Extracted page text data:
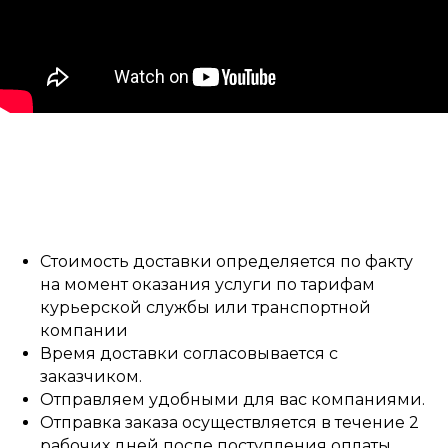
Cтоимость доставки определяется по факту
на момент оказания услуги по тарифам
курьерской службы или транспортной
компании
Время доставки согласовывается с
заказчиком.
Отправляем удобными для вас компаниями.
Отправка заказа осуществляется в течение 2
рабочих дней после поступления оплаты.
...
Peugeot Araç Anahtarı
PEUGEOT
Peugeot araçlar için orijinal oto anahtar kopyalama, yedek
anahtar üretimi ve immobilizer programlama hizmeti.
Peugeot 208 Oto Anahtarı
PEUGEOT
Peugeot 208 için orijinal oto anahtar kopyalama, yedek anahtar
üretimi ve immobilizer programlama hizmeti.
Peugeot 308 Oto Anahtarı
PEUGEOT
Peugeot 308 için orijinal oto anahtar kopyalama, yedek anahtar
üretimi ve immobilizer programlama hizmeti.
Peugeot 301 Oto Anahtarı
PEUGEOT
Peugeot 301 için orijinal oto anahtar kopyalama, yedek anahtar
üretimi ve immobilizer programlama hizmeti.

PROBLEM STATEMENT: Each line above where the word "için" occurs should be copied out.

WRITTEN SOLUTION:
Peugeot araçlar için orijinal oto anahtar kopyalama, yedek
Peugeot 208 için orijinal oto anahtar kopyalama, yedek anahtar
Peugeot 308 için orijinal oto anahtar kopyalama, yedek anahtar
Peugeot 301 için orijinal oto anahtar kopyalama, yedek anahtar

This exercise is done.